近年、日本の中学入試、特に「英語入試」の様相が急速に変化しています。最難関校である豊島岡女子学園が英語資格利用入試を導入したのを皮切りに、各校で英語の扱い方が多様化し、その動きは2026年入試においても加速しています。本記事では、進化する「英語入試」の現状と背景、そして今後の展望について深く掘り下げていきます。
難関校が牽引する「英語資格利用入試」の新展開
2025年入試において、豊島岡女子学園が英語資格(英検など)を活用し、算数1科で受験できる方式を導入したことは、中学受験界に大きな衝撃を与えました。募集人数は若干名であったにもかかわらず、約300人もの受験生が出願した事実が、この新たな入試方式への高い関心と需要を如実に示しています。この動きは、難関・上位校の入試戦略に大きな影響を及ぼすことは避けられないでしょう。
豊島岡の取り組みに続き、2026年入試では、頌栄女子学院(東京・港区)が一般生向けに英語利用入試を新設することを発表しました。

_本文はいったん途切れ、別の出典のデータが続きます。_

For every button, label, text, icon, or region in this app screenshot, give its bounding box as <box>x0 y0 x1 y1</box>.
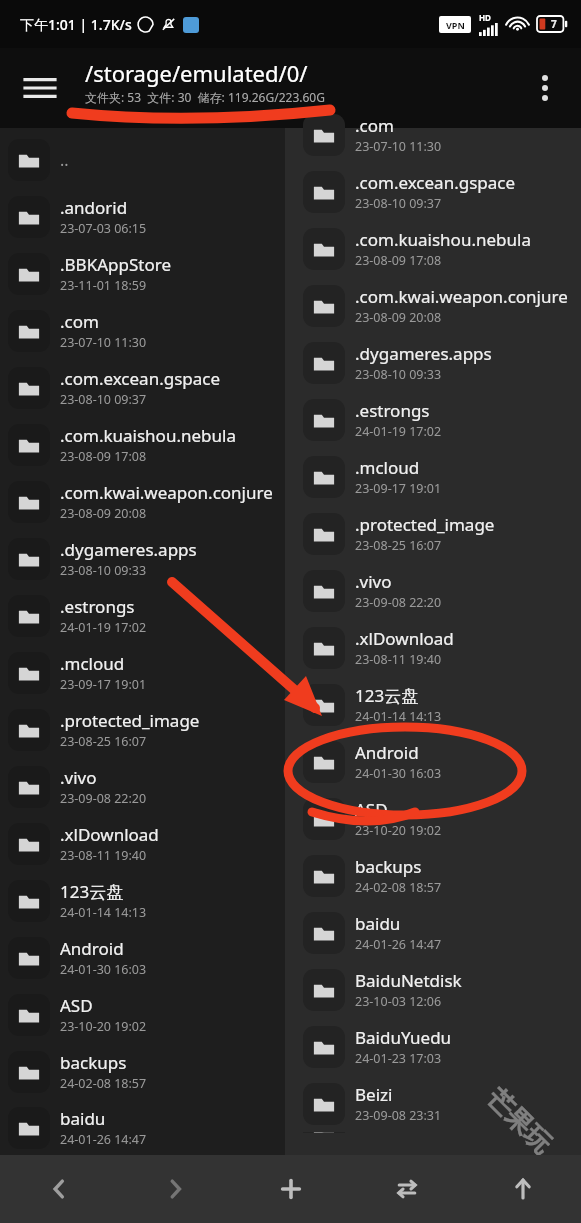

2月1日と5日の2つの入試回で、国語・算数(各100点満点)に加え、英検の取得級に応じたみなし得点(3級70点、準2級90点、準2級プラス100点、2級110点、準1級130点、1級150点)が加算されます。特に換算点が100点を超える設定は珍しく、英語力の評価に積極的な姿勢がうかがえます。これらの入試では面接は実施されません。また、頌栄女子学院の帰国生向け2月入試は廃止され、12月6日のみの実施となり、こちらは保護者同伴の面接が課されます。このように、難関校による英語入試の多様化は、受験生にとって新たな選択肢を提供すると同時に、受験戦略を練る上での重要な要素となっています。
頌栄女子学院の校舎。2026年中学入試で英語資格利用入試を導入し、中学受験の英語入試に新たな動きを見せる。
多様化する一般生向け「英語入試」の現状と背景
首都圏1都3県に茨城県の2校(江戸川学園取手、茗溪学園)を加えると、2025年には私立中学校124校が何らかの形で英語入試を実施しました。学校種別で見ると、男子校3校、女子校40校、共学校81校となっており、共学校での導入が特に目立っています。
一般生向けの英語入試は、その内容によって大きく4つのタイプに分類されます。最も一般的なのは、国語・算数などの教科型科目の一つとして英語を扱う「教科型」です。例えば、江戸川学園取手では5教科または国語・算数・英語の3教科を課す入試が行われていますが、2026年からは必修化されていた英語リスニングが廃止される予定です。このように、中堅・中位校を中心に、多様な入試の「品ぞろえ」の一環として英語が導入されるケースが多く見られます。
これらの「英語入試」が普及してきた背景には、2020年度から小学校で英語教育が必修化されたことがあります。小学校3・4年生で「外国語活動」が必修となり、5・6年生では「外国語科」として年間70時間(週2コマ相当)が教科化されました。これにより、中学校受験時にすでに英語学習の経験を持つ児童が増え、各中学校が英語を入試に取り入れる動きが加速したと言えるでしょう。
しかし、小学校段階からの英語学習の強化は、保護者や教育現場から懸念の声も上がっています。中学卒業レベルとされる英検3級から、中学初級レベルの5級までの比較的易しい問題が主となるものの、受験準備のために英語の先取り学習が過熱し、結果として「英語嫌い」になってしまう子どもも少なくないという指摘です。入試における英語の扱いは、子どもたちの学習意欲や将来の英語学習への影響という点で、保護者にとって依然として悩ましい課題となっています。
結論と展望
日本の中学入試における「英語入試」は、豊島岡女子学園や頌栄女子学院といった難関校の新たな動きに牽引され、その多様性と重要性を増しています。小学校での英語教科化を背景に普及が進む一方で、受験における英語学習のあり方については、教育的な配慮も求められる状況です。2026年以降も、各学校の入試改革は続き、英語の役割はさらに変化していくことでしょう。受験を検討する保護者や生徒は、常に最新の情報を入手し、それぞれの学校が求める英語力と、それがもたらす教育効果を総合的に判断していくことが重要となります。